Jürgen Henne und Peter Matzke, Leipziger Volkszeitung und Fußball-EM – Neues aus dem Papiermüll
Ich entsorgte meinen wöchentlichen Papiermüll und fixierte argwöhnisch das oberste Blatt im Zeitungsberg des Containers: „Einwurf aus dem Abseits“. Nicht überragend diese Überschrift, dachte ich, doch durchaus ordentlich. Ich lese die mittlere Passage des Textes der LVZ (Leipziger Volkszeitung), auf dem schon Gurkenschalen ihren wässrigen Feldzug gegen bedrucktes Papier vorantrieben und beginne meinen Veitstanz.

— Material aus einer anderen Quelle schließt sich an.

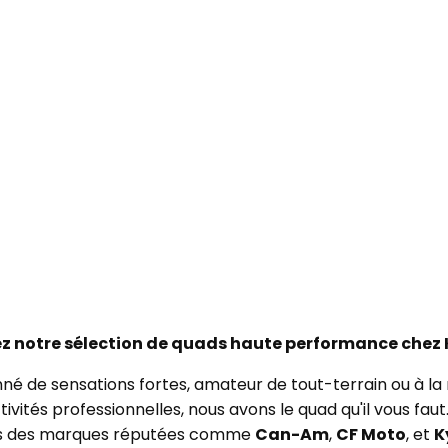
z notre sélection de quads haute performance chez 
né de sensations fortes, amateur de tout-terrain ou à la
ivités professionnelles, nous avons le quad qu'il vous fa
s des marques réputées comme
Can-Am
,
CF Moto
, et
K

Denn der Begeisterung für Fußball, in diesen Tagen von angemessenenen Ausdehnungen, wird ein markiger Appell zur kollektiven Besinnung entgegengeschleudert. Intellektuelle werden angezetert, diesen rundledernen Spuk zu beenden, diese neunzig Minuten des Teufels. Denn “ Werden sie aus ihren Häusern kommen und sich umarmen, wenn eines Tages der Hunger in Afrika besiegt ist ? „
Der Autor ist Peter Matzke und seine geschriebenen Infantil-Vulkane sind an Dürftigkeit bei der Bewertung kausaler Zusammenhänge nicht zu toppen. Matzke ist der Gutbold, der entscheidet, wie sich Deutschland und Europa während einer Fußball-EM zu verhalten haben. Der Besuch eines Leipziger Provinzkabaretts während der Stunden des Endspiels wären für ihn sicher eine wegweisende Entscheidung. Ich bin kein Fußball-Eiferer, dessen Kopf und dessen Hodensack zu einem Fußball mutiert sind, der für ein Freundschaftsspiel von Berchtesgaden nach Flensburg rotiert. Doch akzeptiere ich die Tradition und auch die Schönheit dieses Spiels und genieße deren Höhepunkte (WM,EM,Europapokal).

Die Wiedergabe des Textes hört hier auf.